Spectral flow of Callias operators, odd K-cowaist, and positive scalar curvature

TL;DR

This paper explores the spectral flow of Callias operators on complete manifolds, introduces an odd-dimensional K-cowaist, and uses these tools to establish obstructions and estimates related to positive scalar curvature.

Contribution

It introduces an intrinsic odd K-cowaist and applies spectral flow techniques to study positive scalar curvature obstructions on spin manifolds.

Findings

Infinite odd K-cowaist obstructs positive scalar curvature metrics.

Derived scalar curvature estimates extend previous results.

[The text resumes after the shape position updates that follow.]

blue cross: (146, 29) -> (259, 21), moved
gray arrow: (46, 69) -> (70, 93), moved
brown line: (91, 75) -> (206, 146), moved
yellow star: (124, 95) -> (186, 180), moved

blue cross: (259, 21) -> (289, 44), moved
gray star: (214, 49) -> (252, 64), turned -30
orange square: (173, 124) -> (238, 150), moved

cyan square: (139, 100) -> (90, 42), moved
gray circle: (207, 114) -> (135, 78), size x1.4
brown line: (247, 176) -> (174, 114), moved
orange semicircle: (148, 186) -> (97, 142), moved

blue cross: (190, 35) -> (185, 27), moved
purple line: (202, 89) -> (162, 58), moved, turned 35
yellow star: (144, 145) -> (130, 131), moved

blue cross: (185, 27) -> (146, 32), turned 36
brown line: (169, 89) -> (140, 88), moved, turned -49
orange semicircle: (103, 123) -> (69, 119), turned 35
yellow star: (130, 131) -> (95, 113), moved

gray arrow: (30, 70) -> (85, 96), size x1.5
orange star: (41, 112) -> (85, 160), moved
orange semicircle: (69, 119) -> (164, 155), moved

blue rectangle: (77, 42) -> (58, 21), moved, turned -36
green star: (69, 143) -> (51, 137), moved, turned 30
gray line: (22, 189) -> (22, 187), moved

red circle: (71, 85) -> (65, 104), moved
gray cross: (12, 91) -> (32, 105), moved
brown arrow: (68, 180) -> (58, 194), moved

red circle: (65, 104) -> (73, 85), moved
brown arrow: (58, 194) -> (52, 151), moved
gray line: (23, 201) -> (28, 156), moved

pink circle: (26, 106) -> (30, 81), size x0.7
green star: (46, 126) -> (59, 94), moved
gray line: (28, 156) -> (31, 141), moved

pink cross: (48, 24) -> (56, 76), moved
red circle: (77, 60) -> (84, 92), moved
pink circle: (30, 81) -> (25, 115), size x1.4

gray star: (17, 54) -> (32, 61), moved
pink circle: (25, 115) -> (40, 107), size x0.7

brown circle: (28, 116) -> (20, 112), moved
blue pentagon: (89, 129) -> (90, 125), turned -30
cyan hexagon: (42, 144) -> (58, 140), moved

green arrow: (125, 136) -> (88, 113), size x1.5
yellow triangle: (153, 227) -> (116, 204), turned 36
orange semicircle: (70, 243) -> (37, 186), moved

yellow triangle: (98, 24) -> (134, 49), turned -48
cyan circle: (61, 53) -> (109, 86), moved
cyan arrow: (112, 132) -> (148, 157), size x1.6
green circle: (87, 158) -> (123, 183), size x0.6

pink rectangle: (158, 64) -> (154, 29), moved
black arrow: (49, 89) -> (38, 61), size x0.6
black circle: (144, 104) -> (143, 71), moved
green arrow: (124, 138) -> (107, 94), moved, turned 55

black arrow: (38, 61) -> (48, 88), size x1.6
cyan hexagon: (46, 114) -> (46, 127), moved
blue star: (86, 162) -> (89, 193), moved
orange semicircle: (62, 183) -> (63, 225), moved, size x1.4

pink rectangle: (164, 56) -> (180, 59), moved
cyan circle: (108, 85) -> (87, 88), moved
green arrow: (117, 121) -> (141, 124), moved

Established codimension formulas for spectral flow on manifolds of different dimensions.

Abstract

On a complete Riemannian manifold $M$, we study the spectral flow of a family of Callias operators. We derive a codimension zero formula when the dimension of $M$ is odd and a codimension one formula when the dimension of $M$ is even. These can be seen as analogues of Gromov--Lawson's relative index theorem and classical Callias index theorem, respectively. Secondly, we introduce an intrinsic definition of K-cowaist on odd-dimensional manifolds, making use of the odd Chern character of a smooth map from the manifold to a unitary group. It behaves just like the usual K-cowaist on even-dimensional manifolds. We then apply the notion of odd K-cowaist and the tool of spectral flow to investigate problems related to positive scalar curvature on spin manifolds. In particular, we prove infinite odd K-cowaist to be an obstruction to the existence of PSC metrics. We obtain quantitative scalar curvature estimates on complete non-compact manifolds and scalar-mean curvature estimates on compact manifolds with boundary. They extend several previous results optimally, which unfolds a major advantage of our method via spectral flow and odd K-cowaist.